Cuando niña mis padres siempre me recordaban que el balance era la clave de la vida, y que las personas que no tenían ese don tan preciado no merecían de la más mínima de mis atenciones; era fácil detectar a una persona sin balance; una por la que no merecía la pena rebajarse, ya que perderías ante sus mañas, y en mí familia no se tomaba el fracaso de buena manera; solían presentar rasgos característicos: no vivían ni dejaban vivir; criticaban cada pequeña cosa que hacías, pero nunca hacían nada para mejorar lo que no les gustaba.
Y era fácil el camino al equilibrio: No juzgar; no criticar; y no quejarse.
En mi casa no existía más normas que aquellas que estaban para dar equilibrio a cada miembro individual de la familia. Eran sencillas de seguir: la regla de oro era tener balance, la siguiente era no molestarse con personas sin balance; y la última de todas: nunca hacer promesas con una persona que careciera del valor que más valorábamos.
El problema era que yo siempre terminaba con aquellos que en mi familia se consideraba persona non grata. Y el amor era una promesa eterna. Lo bueno es que siempre pensé que las promesas no eran más que palabras hechas de aire.
Otro problema era que yo, a diferencia de mis padres que parecían nunca ser perturbados por nada, había heredado el temperamento del lado equivocado de la familia. Mis padres poseían tanto control y calma que resultaban inhumanos; mi malgenio era tan grande que parecía fuera de este mundo.
Lo había intentado, de verdad que lo había hecho, había intentado ignorar al hombre tan completamente fuera de balance en mi oficina, con el que siempre discutía acerca de café y té verde, porque el hombre no entendía cómo podía consumir sustancias de “tan mal gusto”. En cada una de nuestras interacciones me recordaba cada una de las lecciones de mis padres, estoy segura que de conocerlo, él no pasaría su radar de balance, por su sonrisa de lado, la manera en que su mirada castaña reflejaba aquella adversidad tan ridículamente inmensa al té y al café, y sobre todo, su miedo al compromiso; todas estas características lo hacían terrible a los ojos de mi familia, y lo que lo hacía exactamente el tipo de persona con la que terminaría haciendo promesas.
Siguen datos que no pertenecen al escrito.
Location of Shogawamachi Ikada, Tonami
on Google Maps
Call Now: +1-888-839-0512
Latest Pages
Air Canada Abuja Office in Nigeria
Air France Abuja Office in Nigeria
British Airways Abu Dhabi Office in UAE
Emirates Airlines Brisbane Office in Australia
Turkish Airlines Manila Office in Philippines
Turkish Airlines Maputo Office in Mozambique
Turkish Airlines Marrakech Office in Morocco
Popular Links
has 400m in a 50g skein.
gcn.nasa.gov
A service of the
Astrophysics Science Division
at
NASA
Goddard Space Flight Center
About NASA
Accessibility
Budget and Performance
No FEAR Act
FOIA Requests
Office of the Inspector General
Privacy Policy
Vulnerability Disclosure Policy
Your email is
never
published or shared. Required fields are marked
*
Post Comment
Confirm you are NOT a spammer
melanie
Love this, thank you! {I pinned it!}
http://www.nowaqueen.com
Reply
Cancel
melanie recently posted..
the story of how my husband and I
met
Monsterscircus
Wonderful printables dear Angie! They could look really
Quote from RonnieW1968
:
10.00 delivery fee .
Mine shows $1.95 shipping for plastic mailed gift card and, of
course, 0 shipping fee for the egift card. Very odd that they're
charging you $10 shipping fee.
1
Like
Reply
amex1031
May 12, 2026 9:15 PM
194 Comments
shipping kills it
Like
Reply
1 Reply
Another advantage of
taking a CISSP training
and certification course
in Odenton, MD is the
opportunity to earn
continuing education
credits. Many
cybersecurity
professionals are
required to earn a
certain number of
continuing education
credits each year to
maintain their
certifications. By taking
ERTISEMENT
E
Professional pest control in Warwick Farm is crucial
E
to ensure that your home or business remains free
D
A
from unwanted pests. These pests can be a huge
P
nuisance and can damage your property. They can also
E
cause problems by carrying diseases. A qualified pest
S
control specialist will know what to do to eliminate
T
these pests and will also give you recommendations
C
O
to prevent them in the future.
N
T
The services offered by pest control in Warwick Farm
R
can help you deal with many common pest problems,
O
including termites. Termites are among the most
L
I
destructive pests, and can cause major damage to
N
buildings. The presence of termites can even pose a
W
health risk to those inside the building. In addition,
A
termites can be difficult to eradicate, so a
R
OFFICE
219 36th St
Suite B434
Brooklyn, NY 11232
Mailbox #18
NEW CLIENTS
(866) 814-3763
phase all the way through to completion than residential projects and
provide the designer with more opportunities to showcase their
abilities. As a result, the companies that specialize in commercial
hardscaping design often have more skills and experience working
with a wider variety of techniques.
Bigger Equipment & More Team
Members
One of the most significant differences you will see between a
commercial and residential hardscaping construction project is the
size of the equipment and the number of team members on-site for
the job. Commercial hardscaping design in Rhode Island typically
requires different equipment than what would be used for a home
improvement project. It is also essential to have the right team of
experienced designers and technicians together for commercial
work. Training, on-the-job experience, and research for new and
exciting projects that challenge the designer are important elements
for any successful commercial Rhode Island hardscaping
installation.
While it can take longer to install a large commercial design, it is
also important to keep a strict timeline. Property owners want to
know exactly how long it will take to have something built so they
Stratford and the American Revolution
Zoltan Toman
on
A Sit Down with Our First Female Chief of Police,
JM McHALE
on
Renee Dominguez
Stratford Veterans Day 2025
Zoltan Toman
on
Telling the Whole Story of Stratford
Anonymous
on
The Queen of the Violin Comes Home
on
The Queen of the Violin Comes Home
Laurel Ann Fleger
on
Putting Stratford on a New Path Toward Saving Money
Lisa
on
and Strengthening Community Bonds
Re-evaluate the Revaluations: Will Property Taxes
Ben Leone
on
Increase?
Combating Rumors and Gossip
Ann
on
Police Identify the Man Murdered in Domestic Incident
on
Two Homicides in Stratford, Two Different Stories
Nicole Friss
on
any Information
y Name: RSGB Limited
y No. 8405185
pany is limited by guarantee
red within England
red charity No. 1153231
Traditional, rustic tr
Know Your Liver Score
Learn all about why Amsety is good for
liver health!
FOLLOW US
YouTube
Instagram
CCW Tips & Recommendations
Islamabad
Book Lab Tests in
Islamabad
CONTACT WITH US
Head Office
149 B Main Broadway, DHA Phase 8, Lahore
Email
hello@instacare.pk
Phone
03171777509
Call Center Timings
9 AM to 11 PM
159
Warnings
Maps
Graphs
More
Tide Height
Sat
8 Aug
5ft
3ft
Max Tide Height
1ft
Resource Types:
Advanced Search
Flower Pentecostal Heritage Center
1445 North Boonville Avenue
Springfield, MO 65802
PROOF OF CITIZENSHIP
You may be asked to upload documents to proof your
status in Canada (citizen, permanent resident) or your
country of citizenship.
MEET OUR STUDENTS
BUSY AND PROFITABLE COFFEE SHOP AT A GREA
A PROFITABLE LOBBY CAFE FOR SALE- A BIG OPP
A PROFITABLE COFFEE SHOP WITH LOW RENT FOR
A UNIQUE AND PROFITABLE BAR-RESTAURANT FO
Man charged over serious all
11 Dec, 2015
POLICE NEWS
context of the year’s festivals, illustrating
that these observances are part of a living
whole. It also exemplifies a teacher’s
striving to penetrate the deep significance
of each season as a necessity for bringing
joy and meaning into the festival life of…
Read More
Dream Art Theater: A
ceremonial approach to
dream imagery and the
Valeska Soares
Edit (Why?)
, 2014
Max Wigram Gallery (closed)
Y lo supe, lo supe desde el primer momento en que lo vi arrugar la nariz a la mera mención del matrimonio, que él sería el siguiente abalanzado del que terminaría enamorada.
Y solo para aclarar, no era que yo le temiese al compromiso; tomando en cuenta que aquello era el epítome de balance; era tan solo que, por alguna razón ridículamente bizarra, me veía atraída por ese tipo de hombres. Y aquello era terrible, porque cualquier relación con un hombre sin balance estaba destinado al fracaso, más aún si le temía al compromiso, era lógico.
Fue un Miércoles en el que me había despertado incluso antes de que el despertador sonase para poder bañarme; había preparado mi desayuno mientras me arreglaba el cabello, me había cepillado los dientes; me había vestido con un terno que me había costado setenta dólares y unos zapatos de otros cien; después había tomado mi bolso y llaves para ir al parqueadero de la casa en la que vivía, mientras revisaba mi celular y cerraba la puerta de mi casa, fue una suerte que estuviese en venta cuando me mudé, de otra forma no habría podido encontrar un lugar para vivir; me había subido al automóvil y casi al instante en el que mis cosas tocaron el asiento de acompañante arranqué, para terminar atrapada en el tráfico, que, a pesar de no ser catastrófico dado que no habían tantos carros, me irritaba mucho, de camino a la compañía publicista para la que trabajo, una que se encontraba en el centro de la ciudad.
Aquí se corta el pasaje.